If it is desirable to use deductions from annual royalties due to states and local governments to establish and maintain the remediation fund; It is equally not out of place to have a provision in our mining and environmental law which should require operators to post environmental performance and reclamation bonds large enough to remediate the envisaged environmental damages in the course of their operations.

The PIB requires every licensee or operator to, within three months of the coming into effect of the bill, submit an environmental quality management plan to the appropriate authority. The environmental management plan should deal with commitment to comply with relevant environmental laws and regulations. The bill also places requirement on the proposed Nigerian Petroleum Inspectorate to consult with the Federal and State ministries with the responsibility for environmental matters and other bodies within which the license or lease is situated in this regard.

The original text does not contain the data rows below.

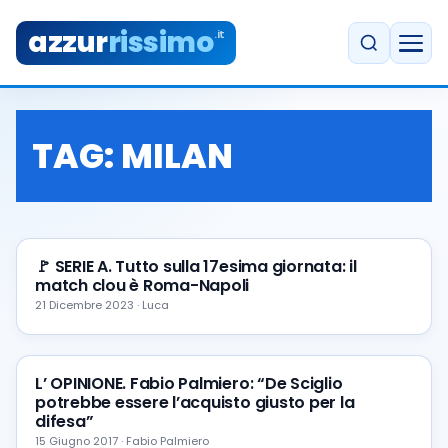
azzur
rissimo
.it
TAG:
MILAN
🚩 SERIE A. Tutto sulla 17esima giornata: il
match clou è Roma-Napoli
21 Dicembre 2023 · Luca
L’ OPINIONE. Fabio Palmiero: “De Sciglio
potrebbe essere l’acquisto giusto per la
difesa”
15 Giugno 2017 · Fabio Palmiero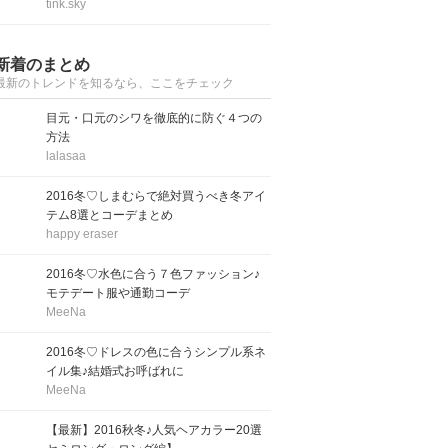
tink.sky
新着のまとめ
最新のトレンドを知るなら、ここをチェック
目元・口元のシワを徹底的に防ぐ４つの
方法
lalasaa
2016冬♡しまむらで絶対買うべき冬アイ
テム8選とコーデまとめ
happy eraser
2016冬♡水色に合う７色ファッション♪
モテデート服や通勤コーデ
MeeNa
2016冬♡ドレスの色に合うシンプル系ネ
イル集♪結婚式お呼ばれに
MeeNa
【最新】2016秋冬♪人気ヘアカラー20選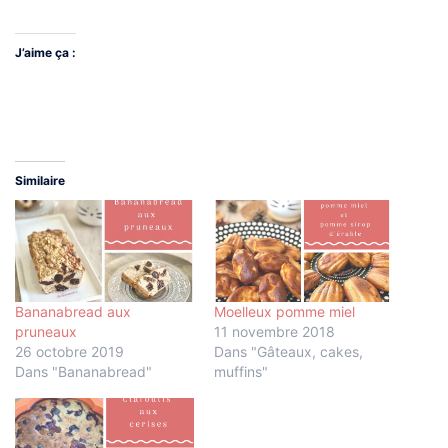
J’aime ça :
Similaire
Bananabread aux
Moelleux pomme miel
pruneaux
11 novembre 2018
26 octobre 2019
Dans "Gâteaux, cakes,
Dans "Bananabread"
muffins"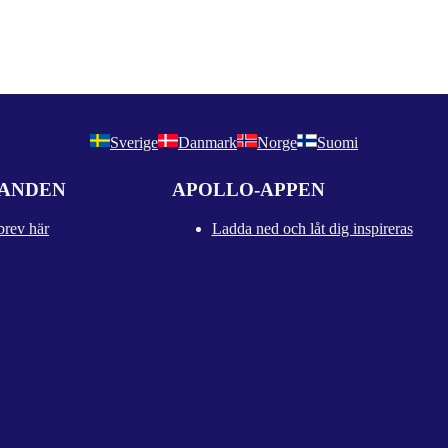
Sverige
Danmark
Norge
Suomi
DANDEN
APOLLO-APPEN
brev här
Ladda ned och låt dig inspireras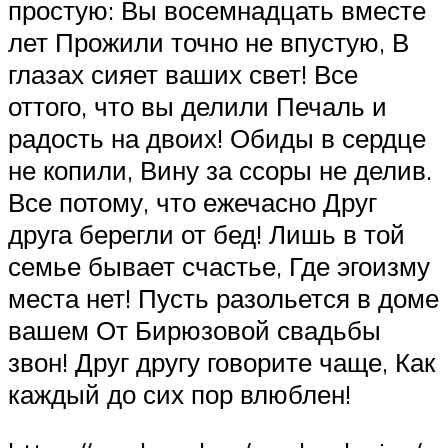
простую: Вы восемнадцать вместе
лет Прожили точно не впустую, В
глазах сияет ваших свет! Все
оттого, что вы делили Печаль и
радость на двоих! Обиды в сердце
не копили, Вину за ссоры не делив.
Все потому, что ежечасно Друг
друга берегли от бед! Лишь в той
семье бывает счастье, Где эгоизму
места нет! Пусть разольется в доме
вашем От Бирюзовой свадьбы
звон! Друг другу говорите чаще, Как
каждый до сих пор влюблен!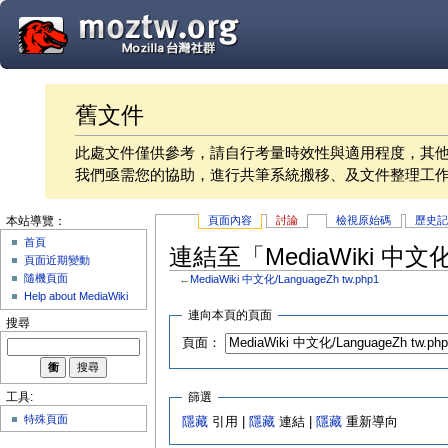
舊文件
此處文件僅供參考，請自行考量時效性與適用程度，其
我們亟需您的協助，進行共筆系統搬移、及文件整理工
頁面內容
討論
檢視原始碼
歷史
本站導覽：
首頁
連結至「MediaWiki 中文化/
頁面近期變動
隨機頁面
←
MediaWiki 中文化/LanguageZh tw.php1
Help about MediaWiki
連向本頁的頁面
搜尋
頁面：
篩選
工具:
特殊頁面
隱藏
引用 |
隱藏
連結 |
隱藏
重新導向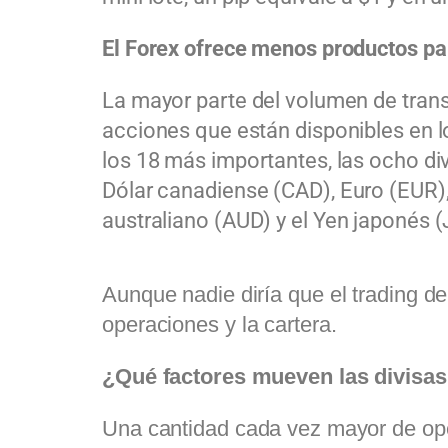
El Forex ofrece menos productos pa
La mayor parte del volumen de trans
acciones que están disponibles en 
los 18 más importantes, las ocho d
Dólar
canadiense (CAD),
Euro
(EUR),
australiano (AUD) y el
Yen
japonés (
Aunque nadie diría que el trading de
operaciones y la cartera.
¿Qué factores mueven las divisa
Una cantidad cada vez mayor de ope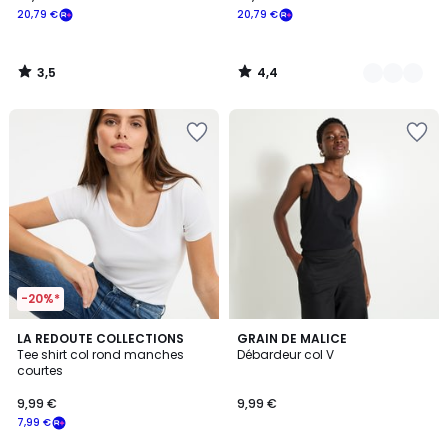
20,79 €
20,79 €
3,5
4,4
/
/
5
5
-20%*
4,6
4,5
2
LA REDOUTE COLLECTIONS
2
GRAIN DE MALICE
/ 5
/ 5
Tee shirt col rond manches
Débardeur col V
Couleurs
Couleurs
courtes
9,99 €
9,99 €
7,99 €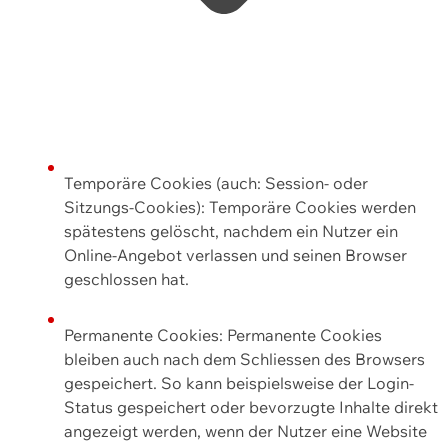
Temporäre Cookies (auch: Session- oder
Sitzungs-Cookies): Temporäre Cookies werden
spätestens gelöscht, nachdem ein Nutzer ein
Online-Angebot verlassen und seinen Browser
geschlossen hat.
Permanente Cookies: Permanente Cookies
bleiben auch nach dem Schliessen des Browsers
gespeichert. So kann beispielsweise der Login-
Status gespeichert oder bevorzugte Inhalte direkt
angezeigt werden, wenn der Nutzer eine Website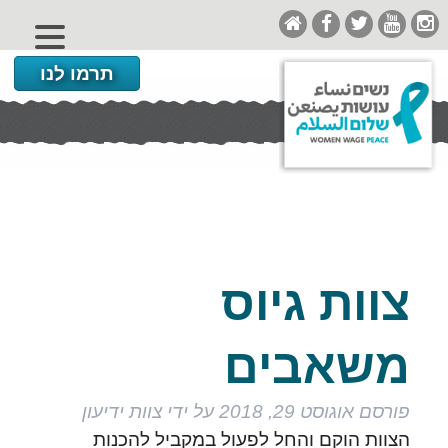
תרמו לנו
צוות גיוס
משאבים
פורסם
אוגוסט 29, 2018
על ידי
צוות ידיעון
הצוות הוקם והחל לפעול במקביל להכנות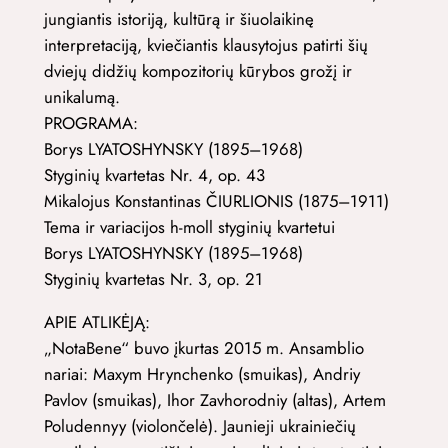
jungiantis istoriją, kultūrą ir šiuolaikinę
interpretaciją, kviečiantis klausytojus patirti šių
dviejų didžių kompozitorių kūrybos grožį ir
unikalumą.
PROGRAMA:
Borys LYATOSHYNSKY (1895–1968)
Styginių kvartetas Nr. 4, op. 43
Mikalojus Konstantinas ČIURLIONIS (1875–1911)
Tema ir variacijos h-moll styginių kvartetui
Borys LYATOSHYNSKY (1895–1968)
Styginių kvartetas Nr. 3, op. 21
APIE ATLIKĖJĄ:
„NotaBene“ buvo įkurtas 2015 m. Ansamblio
nariai: Maxym Hrynchenko (smuikas), Andriy
Pavlov (smuikas), Ihor Zavhorodniy (altas), Artem
Poludennyy (violončelė). Jaunieji ukrainiečių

The bill has no provision stipulating penalties for non-compliance with environmental standards. It also leaves no avenues for communities, NGOs and the public to take active part in environmental decisions-making and implementation concerning oil and gas activity.

The Way Forward

Enforcement of environmental laws and regulations is a major challenge in the Nigerian oil and gas industry. The government has continued to shamelessly demonstrate lack of capacity or political strength to enforce the laws by turning its blind eye to over 50 years of irresponsible oil & gas activity in Nigeria. Consequently, oil & gas operators currently run their businesses without adequate waste management facilities required by local and international laws.

The government’s capacity to enforce environmental laws and oversee the implementation of environmental programmes need to be overhauled, to ensure an effective and efficient enforcement regime that can address our numerous environmental problems associated with oil and gas activity.

There is also the need to allow combination of environmental group/citizen activism and powerful and independent judiciary to enforce environmental law. This has helped in many developed countries, serving as a deterrent to operators that might otherwise violate the law. All over the world, the NGOs and the public have become important watch-dogs of government and business environmental behavior.

In view of the foregoing, there is a need for improved environmental governance strategies in the Nigerian oil and gas industry, especially in relation to reinforcing regulatory compliance. This can be achieved by:

i.    Using effective non-compliance penalty to create a deterrent to violators of environmental laws.
ii.    Using penalty caps reasonably large enough to provide deterrence for non-compliance.
iii.    Making it obligatory on operators to post environmental performance and reclamation bonds large enough to cover the cost of the envisaged environmental damages.
iv.    Upgrading mineral royalties to serve as a resource depletion fund and \ or reserves which the oil-bearing communities can fall back on when the oil & gas is eventually depleted.
v.    Strengthening civil penalties for pollution damages and criminal penalties for the most severe violations.
vi.    Removing all political and judicial obstacles that can hinder the communities, NGOs and the public from participating in environmental decision-making and implementation.
vii.    Disclosure of environmental liabilities of oil and gas companies and their community development projects.
viii.    Establishing and maintaining an internet-based environmental information system, open to all interested persons, groups and communities.

In conclusion, environmental governance relating to enforcement in the oil and gas sector is at the lowest nadir or non-existent, impacting negatively on the socio-economic and general well-being of oil-bearing communities. It, therefore, becomes highly imperative for stakeholders to quickly secure enforcement of improved environmental governance strategies to ensure good environmental outcomes in the industry.